- _WORK TO COMPLETE_
Copy all records exactly; omit pictures.

(Saved data entries)
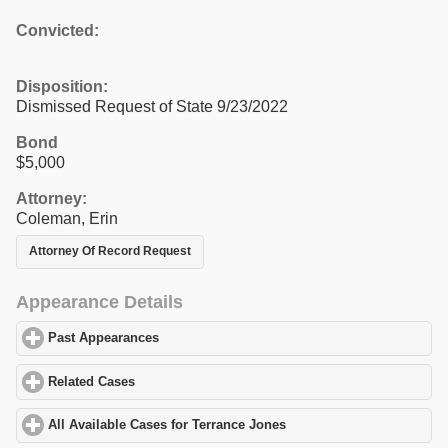
Convicted:
Disposition:
Dismissed Request of State 9/23/2022
Bond
$5,000
Attorney:
Coleman, Erin
Attorney Of Record Request
Appearance Details
Past Appearances
click to expand contents
Related Cases
click to expand contents
All Available Cases for Terrance Jones
click to expand contents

- _OUTPUT OF THE EXERCISE_
Convicted:
Disposition:
Dismissed Request of State 9/23/2022
Bond
$5,000
Attorney:
Coleman, Erin
Attorney Of Record Request
Appearance Details
Past Appearances
click to expand contents
Related Cases
click to expand contents
All Available Cases for Terrance Jones
click to expand contents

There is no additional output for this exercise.